TASK INSTRUCTIONS. Below are the records; locate each line with the word "herstel" and copy it.

== DATA EXTRACTS

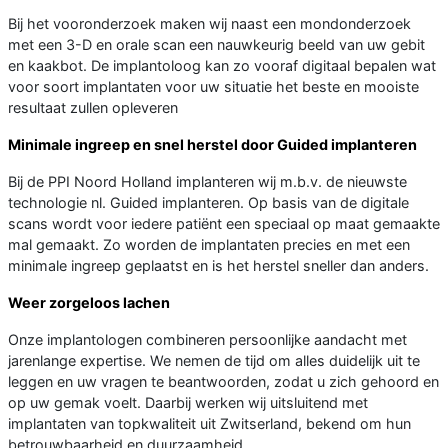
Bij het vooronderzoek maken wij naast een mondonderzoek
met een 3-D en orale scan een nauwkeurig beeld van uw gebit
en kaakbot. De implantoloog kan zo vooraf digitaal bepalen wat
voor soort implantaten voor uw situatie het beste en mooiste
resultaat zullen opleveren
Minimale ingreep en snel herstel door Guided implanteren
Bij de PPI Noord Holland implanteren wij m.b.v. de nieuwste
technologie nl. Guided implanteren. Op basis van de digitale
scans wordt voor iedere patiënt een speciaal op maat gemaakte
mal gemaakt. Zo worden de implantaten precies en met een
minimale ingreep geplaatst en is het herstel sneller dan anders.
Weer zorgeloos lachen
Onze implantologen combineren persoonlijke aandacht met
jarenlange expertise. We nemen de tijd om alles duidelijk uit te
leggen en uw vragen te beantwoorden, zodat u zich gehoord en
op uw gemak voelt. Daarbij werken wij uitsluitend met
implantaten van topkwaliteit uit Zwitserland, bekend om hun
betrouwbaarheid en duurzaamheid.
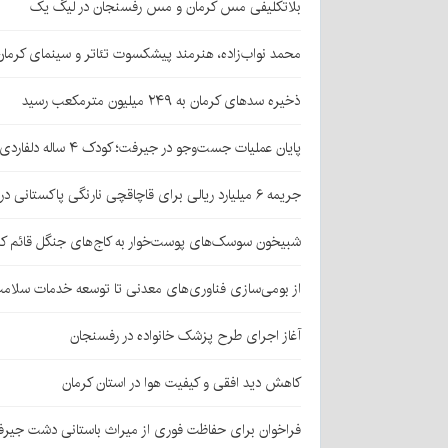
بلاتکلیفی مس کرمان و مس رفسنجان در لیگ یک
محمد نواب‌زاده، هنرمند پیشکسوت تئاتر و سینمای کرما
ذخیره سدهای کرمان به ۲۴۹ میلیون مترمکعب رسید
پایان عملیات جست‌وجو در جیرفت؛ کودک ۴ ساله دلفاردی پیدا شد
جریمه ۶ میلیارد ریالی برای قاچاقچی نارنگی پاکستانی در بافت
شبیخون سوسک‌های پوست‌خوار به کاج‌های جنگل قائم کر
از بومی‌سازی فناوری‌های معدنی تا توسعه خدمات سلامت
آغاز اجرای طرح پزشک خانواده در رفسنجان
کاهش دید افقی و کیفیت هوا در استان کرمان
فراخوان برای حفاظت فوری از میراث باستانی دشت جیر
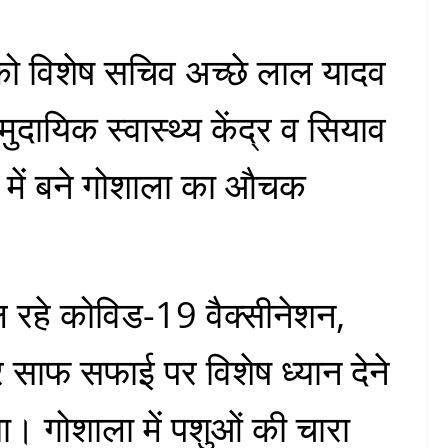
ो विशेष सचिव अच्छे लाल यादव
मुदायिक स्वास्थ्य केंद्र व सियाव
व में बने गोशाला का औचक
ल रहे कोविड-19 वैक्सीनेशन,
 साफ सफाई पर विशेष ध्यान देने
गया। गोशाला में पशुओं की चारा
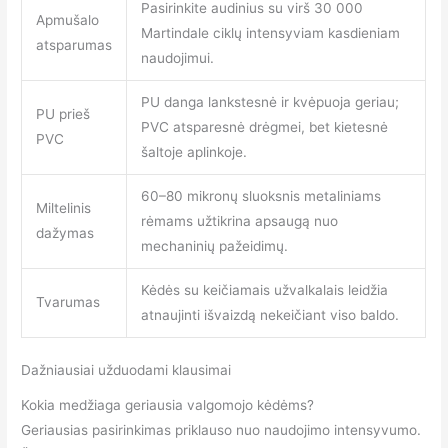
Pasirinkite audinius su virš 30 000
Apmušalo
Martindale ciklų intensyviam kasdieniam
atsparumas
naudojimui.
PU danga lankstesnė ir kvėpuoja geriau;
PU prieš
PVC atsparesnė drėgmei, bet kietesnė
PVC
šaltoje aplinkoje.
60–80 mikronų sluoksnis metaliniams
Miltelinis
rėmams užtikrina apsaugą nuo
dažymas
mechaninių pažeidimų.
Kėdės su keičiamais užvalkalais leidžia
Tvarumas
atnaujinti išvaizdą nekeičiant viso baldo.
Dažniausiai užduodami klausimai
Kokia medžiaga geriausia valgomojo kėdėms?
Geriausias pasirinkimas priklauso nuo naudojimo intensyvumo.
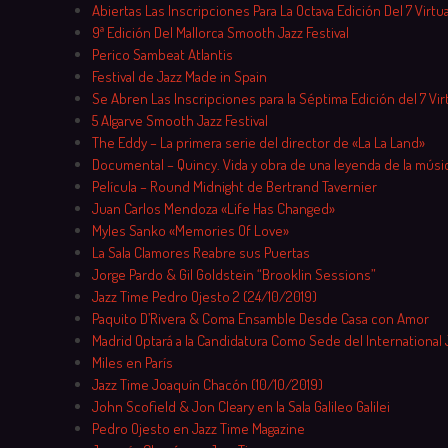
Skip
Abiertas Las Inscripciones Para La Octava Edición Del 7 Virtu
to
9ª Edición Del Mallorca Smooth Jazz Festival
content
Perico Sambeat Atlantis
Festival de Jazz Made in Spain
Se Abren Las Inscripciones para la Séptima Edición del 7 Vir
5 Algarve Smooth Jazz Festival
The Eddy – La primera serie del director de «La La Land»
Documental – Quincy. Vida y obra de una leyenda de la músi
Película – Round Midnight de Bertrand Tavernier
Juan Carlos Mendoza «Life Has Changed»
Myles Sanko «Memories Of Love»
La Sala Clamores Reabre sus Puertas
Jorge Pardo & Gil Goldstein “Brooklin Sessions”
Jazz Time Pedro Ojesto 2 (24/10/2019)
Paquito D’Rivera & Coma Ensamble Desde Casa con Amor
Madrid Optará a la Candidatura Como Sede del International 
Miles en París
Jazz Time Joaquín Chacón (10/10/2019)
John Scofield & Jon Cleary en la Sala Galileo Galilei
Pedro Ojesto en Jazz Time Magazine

====
== DATA EXTRACTS

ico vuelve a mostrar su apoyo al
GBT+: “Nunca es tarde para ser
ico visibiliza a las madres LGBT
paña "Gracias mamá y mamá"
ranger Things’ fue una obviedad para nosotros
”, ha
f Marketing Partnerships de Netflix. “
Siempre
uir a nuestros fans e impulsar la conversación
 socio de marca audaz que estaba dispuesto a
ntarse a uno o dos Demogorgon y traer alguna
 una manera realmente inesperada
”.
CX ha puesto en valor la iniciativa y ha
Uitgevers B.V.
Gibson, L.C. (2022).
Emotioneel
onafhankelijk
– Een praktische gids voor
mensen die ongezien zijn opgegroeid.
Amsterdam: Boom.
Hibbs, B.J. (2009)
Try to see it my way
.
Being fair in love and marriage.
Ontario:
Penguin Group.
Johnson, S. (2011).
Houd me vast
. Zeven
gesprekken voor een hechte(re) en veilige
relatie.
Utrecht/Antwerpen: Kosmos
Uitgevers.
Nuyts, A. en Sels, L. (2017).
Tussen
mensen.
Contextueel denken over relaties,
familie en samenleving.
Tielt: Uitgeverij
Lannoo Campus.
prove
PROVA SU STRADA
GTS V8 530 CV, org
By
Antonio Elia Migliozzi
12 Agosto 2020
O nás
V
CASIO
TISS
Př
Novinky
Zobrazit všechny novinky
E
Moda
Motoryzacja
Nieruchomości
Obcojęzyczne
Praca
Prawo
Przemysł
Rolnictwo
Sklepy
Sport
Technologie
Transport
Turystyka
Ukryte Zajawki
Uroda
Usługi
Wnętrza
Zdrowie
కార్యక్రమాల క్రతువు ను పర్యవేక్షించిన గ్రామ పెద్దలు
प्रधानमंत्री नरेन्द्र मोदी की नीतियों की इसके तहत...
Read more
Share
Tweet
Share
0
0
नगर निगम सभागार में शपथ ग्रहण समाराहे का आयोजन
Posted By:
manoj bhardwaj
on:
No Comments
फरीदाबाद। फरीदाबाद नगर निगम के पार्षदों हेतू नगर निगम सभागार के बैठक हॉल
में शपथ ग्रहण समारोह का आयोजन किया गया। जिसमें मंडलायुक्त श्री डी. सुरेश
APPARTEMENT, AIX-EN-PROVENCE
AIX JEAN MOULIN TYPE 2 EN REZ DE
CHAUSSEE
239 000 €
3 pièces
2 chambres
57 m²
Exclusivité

====

THE COMPLETED TASK.
Minimale ingreep en snel herstel door Guided implanteren
minimale ingreep geplaatst en is het herstel sneller dan anders.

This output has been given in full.